What do you do when you accidentally-on-purpose kiss the guy you've had a crush on for ages but also really, definitely, don't get along with?
Or, alternatively: think about it constantly, never, ever get over it, and certainly don't freak out each and every time you have to see him again.
That night around the bonfire was all the beer soaked, summer stars, flickering fire of a bad idea. It was a couple weeks into Cooper's summer visit to the farm, so he and Whit were already starting to grate on each other's nerves. And if only Cooper could have focused on that fact, instead of the question that popped up daily of: ok but how bad of an idea would hooking up be? Cause Cooper's headed off soon and they won't see each other until next year. And it'd just be a one-off, fun fling of a night together. And then: back to normal. Right?
No, not right. Because even just that kiss was enough to send Cooper's head reeling for days. Every time he bumped into Whit in the barn, the house, the fields, both of them heading for the tractor at the same time, Cooper would be blushing and quickly scrambling backwards and laughing to cover his own discomfort and pretending oh-so-casually that nothing is going on everything is fine. Cause the only thing worse than nursing a crush on Whit? Whit knowing about it.

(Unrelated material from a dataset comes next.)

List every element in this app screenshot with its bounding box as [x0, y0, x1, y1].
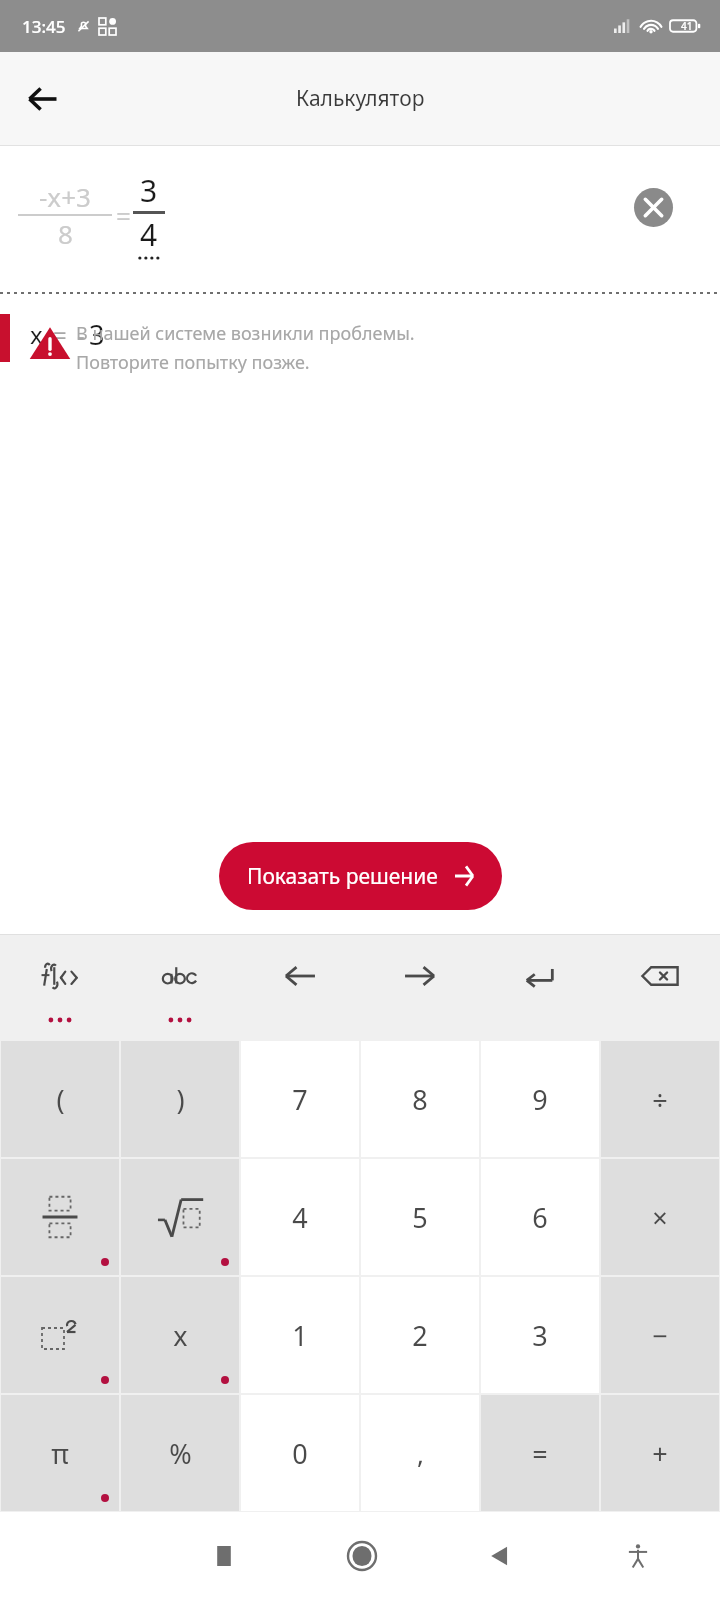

So if Whit thinks Cooper doesn't remember that night, Cooper's not going to clue him in. No, he's just going to act as natural as he can and never, not ever ever, get himself in that situation again. He'll be more careful around Whit, keep his eyes, his hands, and very definitely his mouth to himself. Maybe not spend as much time here at Two Pines and when he does, keep a far tighter hold on his feelings, his actions, and how many beers he tucks away when Whit's around. It makes sense that way - like knowing where a wasp is in the room, so he can steer clear. A handsome wasp. A very handsome, very beautiful, very annoying, but oh those abs - yep, Cooper'll be fine. Definitely. Probably.
And Whit. Whit, who was minding his own business one day years ago, during summer vacation in high school, at his friend Drew's farm, when a car pulled up. And out of it climbed a skinny, goofy blond, two years younger and way. too. cute. Who then proceeded to hang around the farm all summer long. And the summer after. And the summer after that. And the next and the next and the next and Whit is just trying to work. Not fight the fact that he should be annoyed by Cooper's constant talking and energy and incessant jokes - and is instead charmed. Especially when Whit should be able to focus, but ends up way too aware of Cooper every time he's on the property, let alone at all close by. It'll fade, right? Nope. Not that first summer and not any of the rest of them, so Whit spends springtime with gritted teeth, waiting for the day that Cooper hops out of a car and back into his life, and then each fall in a state of disappointed relief that Cooper's finally gone... but oh shit does Whit miss him.
But a guy like Cooper wouldn't like a guy like Whit - not fun enough for Cooper's sense of humor, not outgoing enough to match that same sociability, too serious, too particular, no sense of adventure - if Whit ever wondered, Cooper's sure to remind him of his myriad of failings. So no, better to steer clear of the jokes, the banter, even the friendship Cooper forms with Drew.
Though alcohol does what it does and blurs the edge of that boundary Whit tries to keep between them. Coaxes him into sitting with Cooper on the cooler, when he should be hovering at the edge of the fire. Dulls the sharp pulse of anxiety that should have him drawing back when Cooper leans in. Slows his reactions when Cooper's face comes so close, he's - oh he's really going to - oh. Oh.
But no. Because Cooper's only kissing him because he's drunk. Not because he likes Whit, wants Whit. It's a mistake borne in on too many empty bottles and too much time together. Better to gently push Cooper away and get on his with his life like it never occurred in the first place.
Especially since it won't ever happen again. Right?